Though only seven, he'd been sent out to the fields with the men, and he bore far in the back of his dreams the recollection of what it was like to be too exhausted physically to walk back from the fields. One of the men had carried him in. He'd come down sick-very sick-after the sugaring himself.
"There's no way you can get your creditor to defer until after you replant?"
"I'm seeing what I can do about that." Her voice had the unnatural steadiness of one concentrating on balancing an impossibly unwieldy load. "But of course everyone else is planting at this time of year. And to make matters worse the girl Sally, the housemaid, has disappeared. She probably feared I'd send her out to the fields as well, which in fact I might have to do.
"I'm sorry," she added. "This isn't any of your concern. Of course you may tell the police the message came from me, though I... Would it be too much to ask if you would not tell them where and when I charged you with that message? Could you for instance tell them that since I... since you had been my... my teacher, and I knew you would be at the Blue Ribbon Ball...?"
"Of course," said January.
"It isn't as if I was there long or went into the ballroom or saw anyone or spoke to anyone," she went on quickly. "It... It was foolish of me to try what I did, and I will always be grateful to you for saving me from... from the consequences of that. Thank you. Thank you so much."
She did not meet his eyes. "You said there were two things you wanted to ask?"
"Madame Madeleine?" The door to the house opened, and the old butler, Louis, stood framed in the high opening. Behind him, January could see the central parlor, a medium-size room, beautiful in its simplicity, daffodil-yellow walls and a fireplace mantel of plain bleached pine. The doors onto the front gallery stood open, and a man stood just within them. Though he was attired as a gentleman in a sage-green long-tailed coat and dove-colored trousers, something about him shouted American. The square face, with red hair and thick lips framed by a beard the color of rust, was not a Creole face. The eyes-or more properly the way he looked out of those eyes, the set of his head as he sized up the price of the simple curtains and old-fashioned six-octave pianoforte-were not Creole eyes.
Certainly the way he leaned back through the front doors to spit tobacco on the gallery was nothing that any Creole, from the highest aristocrat to the lowest chacalata or catchoupine, would have done.

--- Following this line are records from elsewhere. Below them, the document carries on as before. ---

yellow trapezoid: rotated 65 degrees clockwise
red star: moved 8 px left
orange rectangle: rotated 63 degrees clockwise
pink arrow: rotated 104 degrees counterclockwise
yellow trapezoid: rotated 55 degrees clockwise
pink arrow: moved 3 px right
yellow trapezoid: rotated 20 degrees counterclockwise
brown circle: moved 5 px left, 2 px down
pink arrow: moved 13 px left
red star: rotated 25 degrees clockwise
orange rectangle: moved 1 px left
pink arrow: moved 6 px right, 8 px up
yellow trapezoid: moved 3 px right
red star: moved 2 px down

"Monsieur McGinty's here about the hands."
Madame Trepagier hesitated, torn between anxiety and good manners. January picked up his tall beaver hat from the gallery rail and said, "I'll just walk on over to the kitchen, if it's all right with you, Madame. There is another thing I wanted to ask, if you're still willing to spare me the time."
"Thank you." Had he laid a hand on her arm, he thought, he would have felt her tremble. But when she turned to face the house, to meet the man McGinty's eyes through the doorway, he saw nothing but the same bitter steeliness in her face that she had had the night of the quadroon ball.
"That McGinty might at least have the decency to let her alone about Michie Arnaud's debts till after planting time," grumbled Louis, leading the way down the square-turn steps and across the brick pavement that lay beneath the gallery at the rear of the house. Even in wintertime, the bricks down here were green with moss. It would be the only place bearable for work in the summer heat.
The dining room behind them was shuttered. With the master of the house newly dead and its mistress in the first deeps of mourning, there would be little entertaining.
"Specially now. Seems like troubles don't come one at a time anymore. That Sally gal runnin' off just makes more work for everybody, not that she was any use as a maid to begin with."
January remembered the narrow, sullen-pretty face of the maid who'd passed him three days ago on the gallery, the whip-slim body and the sulky way she walked. A girl full of resentments, he thought, chief of which was probably the unspoken one that she could be sold or rented or given away, as her predecessor had been.